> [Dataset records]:
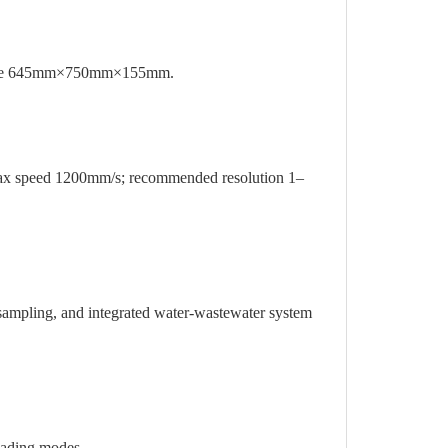
size 645mm×750mm×155mm.
 speed 1200mm/s; recommended resolution 1–
mpling, and integrated water-wastewater system
loading modes.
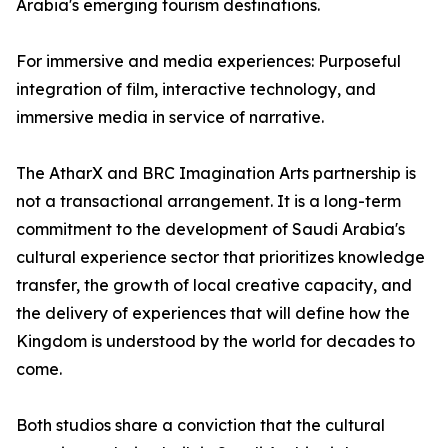
Arabia's emerging tourism destinations.
For immersive and media experiences: Purposeful
integration of film, interactive technology, and
immersive media in service of narrative.
The AtharX and BRC Imagination Arts partnership is
not a transactional arrangement. It is a long-term
commitment to the development of Saudi Arabia's
cultural experience sector that prioritizes knowledge
transfer, the growth of local creative capacity, and
the delivery of experiences that will define how the
Kingdom is understood by the world for decades to
come.
Both studios share a conviction that the cultural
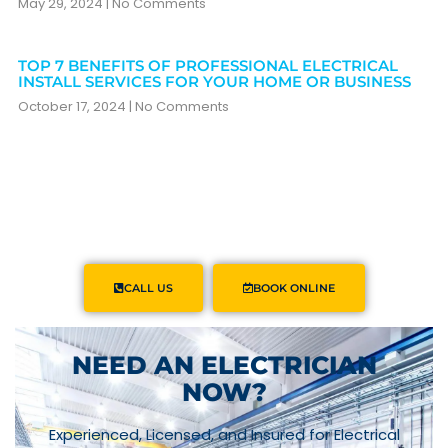
May 29, 2024
No Comments
TOP 7 BENEFITS OF PROFESSIONAL ELECTRICAL
INSTALL SERVICES FOR YOUR HOME OR BUSINESS
October 17, 2024
No Comments
CALL US
BOOK ONLINE
NEED AN ELECTRICIAN
NOW?
Experienced, Licensed, and Insured for Electrical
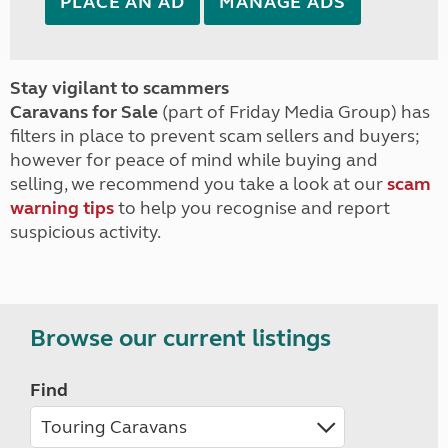
PLACE AN AD
MANAGE ADS
Stay vigilant to scammers
Caravans for Sale
(part of Friday Media Group) has
filters in place to prevent scam sellers and buyers;
however for peace of mind while buying and
selling, we recommend you take a look at our
scam
warning tips
to help you recognise and report
suspicious activity.
Browse our current listings
Find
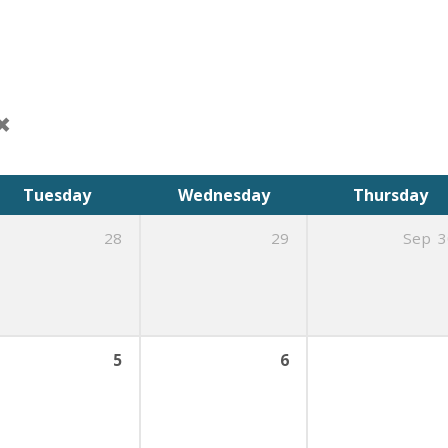
Tuesday
Wednesday
Thursday
28
29
Sep
3
5
6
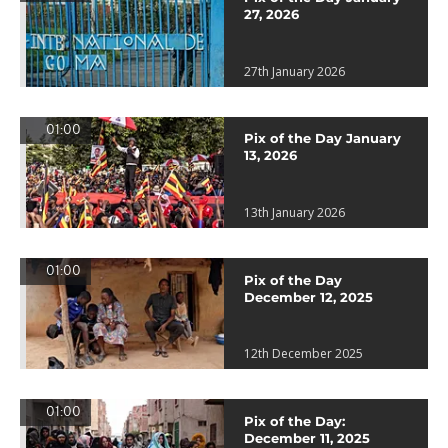
27, 2026
27th January 2026
01:00
Pix of the Day January
13, 2026
13th January 2026
01:00
Pix of the Day
December 12, 2025
12th December 2025
01:00
Pix of the Day:
December 11, 2025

> [WORK TASK]: The response should hold only an exact retyping of the lines from the beginning of the data through the line containing "immersive media in service of narrative.", both ends kept, pictures omitted.

> [SOLUTION FOR THIS PROBLEM]:
size 645mm×750mm×155mm.
 speed 1200mm/s; recommended resolution 1–
mpling, and integrated water-wastewater system
loading modes.
Arabia's emerging tourism destinations.
For immersive and media experiences: Purposeful
integration of film, interactive technology, and
immersive media in service of narrative.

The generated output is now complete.